Почему он так болезненно скрывал свое творчество? На их кафедре истории культуры было несколько сочинителей, и ни один не отказывался почитать вслух за праздничным столом, составленным из нескольких студенческих. Никита о таком и помыслить не мог. У него начинало выскакивать сердце, и холодом сводило руки, стоило ему лишь мельком представить, что он может вот так же подняться с рюмкой в руке и вместо какого-нибудь дурацкого веселого тоста прочесть те строки, которые на самом деле были и не стихами даже, а безудержным стоном, который каким-то чудом удавалось передавать знаками и наносить на бумагу…

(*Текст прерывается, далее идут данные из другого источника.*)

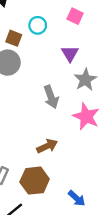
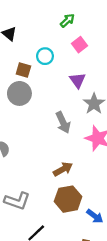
pink square: (75, 16) -> (79, 45), turned 32
brown hexagon: (35, 181) -> (68, 199), moved

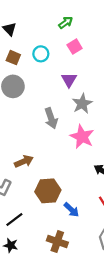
brown square: (23, 70) -> (13, 58), moved
brown arrow: (63, 169) -> (24, 161), moved

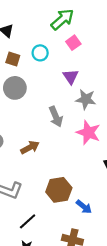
green arrow: (66, 23) -> (62, 19), size x1.6
gray star: (82, 104) -> (86, 99), turned -30
brown arrow: (24, 161) -> (30, 147), moved

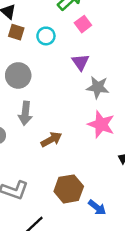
brown square: (13, 59) -> (16, 32), moved
gray arrow: (56, 117) -> (25, 113), moved, turned 30
brown arrow: (30, 147) -> (51, 139), moved

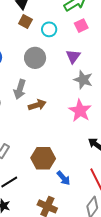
gray circle: (18, 75) -> (35, 58), moved
brown arrow: (51, 139) -> (37, 105), moved

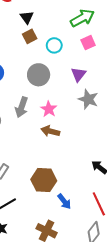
brown square: (25, 21) -> (30, 36), turned 32
brown arrow: (37, 105) -> (50, 131), moved, turned -150
pink star: (80, 111) -> (49, 109), moved, size x0.7

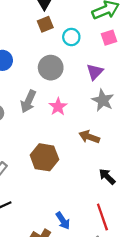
brown arrow: (50, 131) -> (89, 137), moved
brown hexagon: (44, 180) -> (44, 157), moved
blue arrow: (64, 201) -> (63, 221), moved

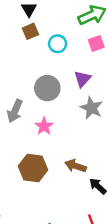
gray circle: (51, 68) -> (47, 88), moved
pink star: (58, 107) -> (44, 126), moved
brown arrow: (89, 137) -> (76, 166), moved

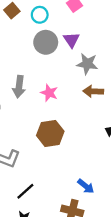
gray circle: (47, 88) -> (46, 42), moved
brown arrow: (76, 166) -> (93, 91), moved

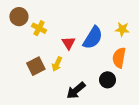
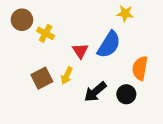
yellow star: (122, 29) -> (125, 13), moved
black arrow: (76, 90) -> (95, 92), moved

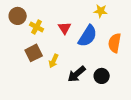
red triangle: (80, 51) -> (65, 28), moved
orange semicircle: (140, 68) -> (115, 43), moved
brown square: (42, 78) -> (34, 53), moved

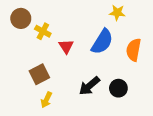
red triangle: (65, 28) -> (66, 46), moved
brown square: (34, 53) -> (39, 74), moved
yellow arrow: (54, 61) -> (46, 100), moved

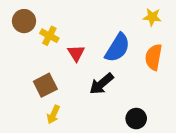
yellow star: (117, 13) -> (152, 17), moved
black arrow: (89, 86) -> (101, 84), moved
black circle: (118, 88) -> (136, 119), moved

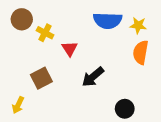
yellow star: (152, 17) -> (138, 25), moved
blue semicircle: (117, 48) -> (108, 21), moved, turned 60
yellow arrow: (53, 115) -> (18, 105), moved

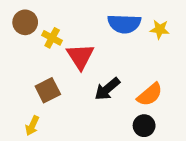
red triangle: (70, 49) -> (80, 56), size x1.5
orange semicircle: (141, 52) -> (150, 95), moved, turned -140
yellow arrow: (18, 105) -> (32, 126), moved

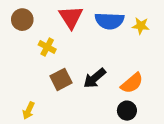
yellow cross: (52, 38) -> (47, 47), moved
red triangle: (80, 56) -> (71, 17), moved
brown square: (48, 90) -> (61, 79), moved

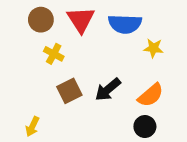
brown circle: (22, 20) -> (41, 20), moved
yellow star: (141, 26) -> (153, 48), moved

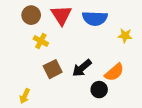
yellow star: (153, 48) -> (125, 36), moved
black circle: (145, 127) -> (99, 90), moved

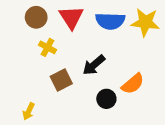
yellow star: (125, 36) -> (145, 22), moved, size x1.6
black arrow: (82, 68) -> (94, 65), moved
black circle: (99, 90) -> (106, 99), moved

И почему он не боялся этого в «Богеме», их чердачном… клубе – не клубе, студии – не студии?.. А оказалось, что скрываться следовало как раз от тех, кого Никита считал чуть ли не братьями. Родных у него не было, только сестра, которая к тому же была моложе на несколько лет, а ему всегда хотелось испытать теплоту братства. Теперь он чаще вспоминал о Каине с Авелем…
Отмахиваясь от запоздалых сожалений, как от оголтелых комарих, Никита вышел из комнаты и увидел отца там, где и ожидал: на кухне в окружении кошек. Все, кроме него самого, чинно завтракали из маленьких пластмассовых блюдец, расставленных по полу в шахматном порядке. На Никиту никто не обратил особого внимания, только две самые тощие, видимо, не так давно вышедшие из городских джунглей, стали нервно оглядываться, угрожающе подергивая хвостами.
– Привет, пап, – сказал он как ни в чем не бывало, по лицу отца мгновенно угадав, что и тот собирается вести себя как ни в чем не бывало. – Очередная партия вдов и сирот? Как ты ухитряешься изловить такую ораву?
– Он издевается, господа! – объявил отец. – Да я уже не знаю, куда от них прятаться! У них же нюх, как у доберманов. Так и лезут со всех сторон…
Это было неправдой, и они оба это знали, но у Никиты не возникло ни малейшего желания уличать отца. Его невероятно трогали эти попытки прикрыть свою тоску старческим брюзжанием.
– От тебя вкусно пахнет, вот они и дуреют, – заметил он и заглянул в стоявшую на плите кастрюлю. – Овсянка? Ты кормишь кошек одной овсянкой? И они так лопают? Наверное, я чего-то не понимаю в этой жизни.
Отец степенно отозвался:
– Наверное, многого. Это завтрак английских принцесс.
– В Англии сейчас только одна принцесса, насколько я знаю.
– Всего? А нас еще смеют называть слаборазвитой страной! У нас с десяток принцесс на каждой помойке, – он любовно оглядел подрагивающие от спешки спинки. – Смотри, какая грация! А ведь все родились где-нибудь под расшатанным забором. Так что происхождение – это…
Не слушая, о чем говорит отец, Никита пробормотал:
– У тебя не осталось ни одного темного волоса…
Отец оглянулся, но с ответом помедлил. У него была большая голова и большие, почти черные, глаза, но все остальное выглядело мелковатым. Никита помнил, что уже лет с тринадцати гордился тем, что перерос отца. Теперь он никакой гордости не испытывал. Ему было жаль, что больше нельзя забраться к отцу на колени и выплакаться вволю, чтобы скопившееся горе опять не свело с ума…
– Мне ведь за шестьдесят, – негромко напомнил отец и отчего-то отвел глаза.
Никита сразу вспомнил то, к чему еще не успел привыкнуть: он и сам поседел в больнице.
– Говорят, ранняя седина от избытка кальция, – улыбнулся он.
– Правда? – подхватил отец. – Тогда это у нас, похоже, наследственное.
– Это? А я подозревал, что другое.
Быстро наклонившись, Никита схватил за хвост кошку с самой простонародной полосатой шкуркой и легонько потянул к себе. Тренированные уличными боями, лапы мгновенно растопырились, и кошка отчаянно заскребла когтями линолеум, пытаясь удержаться возле миски.
– Господа, у моего сына атрофировался мозг, – невозмутимо сообщил отец. – Она же отомстит. Это тебе не собака.
– Думаешь, они все мстят, когда обидишь? – Никита продолжал удерживать в кулаке гибкий сильный хвост, хотя думал уже не о животных.
Отец отозвался так, будто понял его:
– Может, и не все… Но если хотя бы одной из них вздумается это сделать, тебе мало не покажется.
Разжав руку, Никита осторожно погладил серый мех, под которым волнами прокатывалось раздражение. Ему показалось, что кошка отторгает его.
Он оставил ее в покое и опять заглянул в кастрюлю, на дне которой оставалось немного каши. Она сбилась жалким комочком и зябко ссохлась сверху, но Никита все равно спросил:
– Можно я доем? Желудок уже сам себя пожирать начал. Это, наверное, от таблеток.